═════ Supplied records ═════

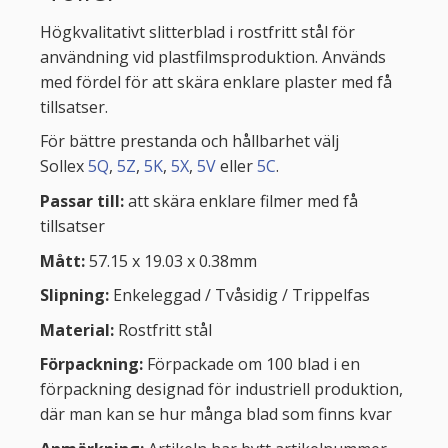
Högkvalitativt slitterblad i rostfritt stål för
användning vid plastfilmsproduktion. Används
med fördel för att skära enklare plaster med få
tillsatser.
För bättre prestanda och hållbarhet välj
Sollex
5Q
,
5Z
,
5K
,
5X
,
5V
eller
5C
.
Passar till:
att skära enklare filmer med få
tillsatser
Mått:
57.15 x 19.03 x 0.38mm
Slipning:
Enkeleggad / Tvåsidig / Trippelfas
Material:
Rostfritt stål
Förpackning:
Förpackade om 100 blad i en
förpackning designad för industriell produktion,
där man kan se hur många blad som finns kvar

═════

Your task:
From the records above, pull every line that carries the word "stål".

Finished exercise:
Högkvalitativt slitterblad i rostfritt stål för
Rostfritt stål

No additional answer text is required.